** ASSIGNMENT **
Look through the records below and say how many lines include "个人缴纳". Give only that number.

□ □ □ □ □

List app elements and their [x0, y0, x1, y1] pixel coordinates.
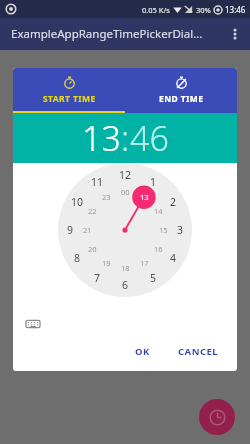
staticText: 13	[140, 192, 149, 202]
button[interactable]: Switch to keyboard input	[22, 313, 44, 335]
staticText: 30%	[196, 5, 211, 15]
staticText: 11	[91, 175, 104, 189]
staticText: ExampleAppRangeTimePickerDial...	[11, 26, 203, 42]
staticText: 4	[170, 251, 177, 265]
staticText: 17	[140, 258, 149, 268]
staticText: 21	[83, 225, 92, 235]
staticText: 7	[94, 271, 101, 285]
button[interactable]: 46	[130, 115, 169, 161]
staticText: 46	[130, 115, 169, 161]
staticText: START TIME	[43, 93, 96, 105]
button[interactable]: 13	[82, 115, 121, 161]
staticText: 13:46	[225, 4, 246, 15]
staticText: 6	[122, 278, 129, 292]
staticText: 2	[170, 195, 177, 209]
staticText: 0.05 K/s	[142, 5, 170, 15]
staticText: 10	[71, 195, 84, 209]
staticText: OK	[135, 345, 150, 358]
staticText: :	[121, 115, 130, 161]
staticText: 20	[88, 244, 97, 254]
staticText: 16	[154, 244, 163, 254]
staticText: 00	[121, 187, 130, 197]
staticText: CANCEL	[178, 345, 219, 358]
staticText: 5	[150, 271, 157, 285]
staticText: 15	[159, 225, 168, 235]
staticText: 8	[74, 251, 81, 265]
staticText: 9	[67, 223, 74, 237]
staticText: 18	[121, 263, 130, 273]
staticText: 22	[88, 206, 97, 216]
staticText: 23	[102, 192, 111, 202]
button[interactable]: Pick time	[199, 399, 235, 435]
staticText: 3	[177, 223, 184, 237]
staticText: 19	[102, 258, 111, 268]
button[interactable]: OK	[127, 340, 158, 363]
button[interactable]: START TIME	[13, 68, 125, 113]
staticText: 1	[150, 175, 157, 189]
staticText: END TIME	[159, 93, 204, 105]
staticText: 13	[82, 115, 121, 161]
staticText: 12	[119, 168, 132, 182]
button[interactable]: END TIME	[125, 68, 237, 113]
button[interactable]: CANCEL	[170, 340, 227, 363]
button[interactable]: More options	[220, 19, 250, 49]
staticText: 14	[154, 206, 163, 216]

□ □ □ □ □

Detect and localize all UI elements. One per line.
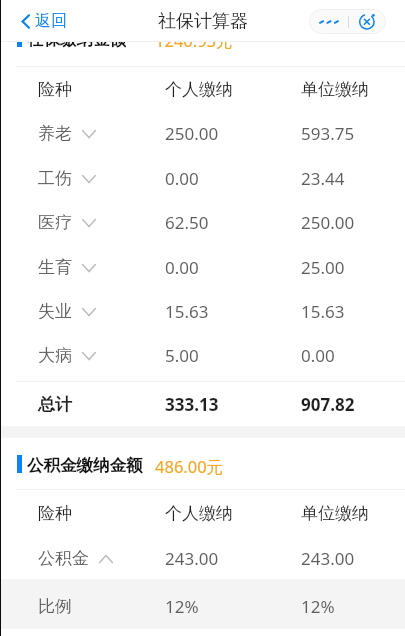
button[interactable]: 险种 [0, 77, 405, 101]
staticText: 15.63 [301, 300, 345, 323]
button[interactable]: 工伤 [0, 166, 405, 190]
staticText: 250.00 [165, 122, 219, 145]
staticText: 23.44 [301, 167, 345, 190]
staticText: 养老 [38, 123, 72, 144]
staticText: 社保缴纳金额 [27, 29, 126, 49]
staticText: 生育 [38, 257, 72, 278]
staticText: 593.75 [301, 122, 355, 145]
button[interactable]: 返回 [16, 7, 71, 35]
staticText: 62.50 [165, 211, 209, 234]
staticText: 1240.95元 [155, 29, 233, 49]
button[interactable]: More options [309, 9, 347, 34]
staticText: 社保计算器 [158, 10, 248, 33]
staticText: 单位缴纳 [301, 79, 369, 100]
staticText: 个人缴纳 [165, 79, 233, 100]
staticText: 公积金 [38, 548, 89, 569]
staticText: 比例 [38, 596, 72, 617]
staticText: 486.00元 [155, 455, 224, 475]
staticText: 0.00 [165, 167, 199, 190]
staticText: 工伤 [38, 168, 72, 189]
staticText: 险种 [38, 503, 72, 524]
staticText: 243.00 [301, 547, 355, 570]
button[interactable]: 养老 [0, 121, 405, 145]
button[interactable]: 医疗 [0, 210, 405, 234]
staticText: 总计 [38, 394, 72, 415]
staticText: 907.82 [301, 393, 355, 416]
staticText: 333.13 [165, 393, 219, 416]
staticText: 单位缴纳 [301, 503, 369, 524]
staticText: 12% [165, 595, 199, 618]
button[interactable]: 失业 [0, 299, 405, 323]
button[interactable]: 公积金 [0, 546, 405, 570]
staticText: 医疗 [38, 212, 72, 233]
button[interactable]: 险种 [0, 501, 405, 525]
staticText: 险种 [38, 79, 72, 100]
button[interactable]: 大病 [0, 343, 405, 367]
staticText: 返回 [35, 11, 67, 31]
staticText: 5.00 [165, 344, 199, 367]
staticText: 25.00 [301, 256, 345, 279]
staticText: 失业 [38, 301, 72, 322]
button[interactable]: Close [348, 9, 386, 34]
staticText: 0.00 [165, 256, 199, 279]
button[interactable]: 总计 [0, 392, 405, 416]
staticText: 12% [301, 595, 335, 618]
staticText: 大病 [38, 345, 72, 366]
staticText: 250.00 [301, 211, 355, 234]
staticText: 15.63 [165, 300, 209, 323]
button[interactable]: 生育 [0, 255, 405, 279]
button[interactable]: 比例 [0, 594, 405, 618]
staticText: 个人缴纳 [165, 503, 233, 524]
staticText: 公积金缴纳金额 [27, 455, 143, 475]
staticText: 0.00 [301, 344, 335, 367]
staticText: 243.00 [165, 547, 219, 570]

□ □ □ □ □

** EXERCISE ANSWER **
2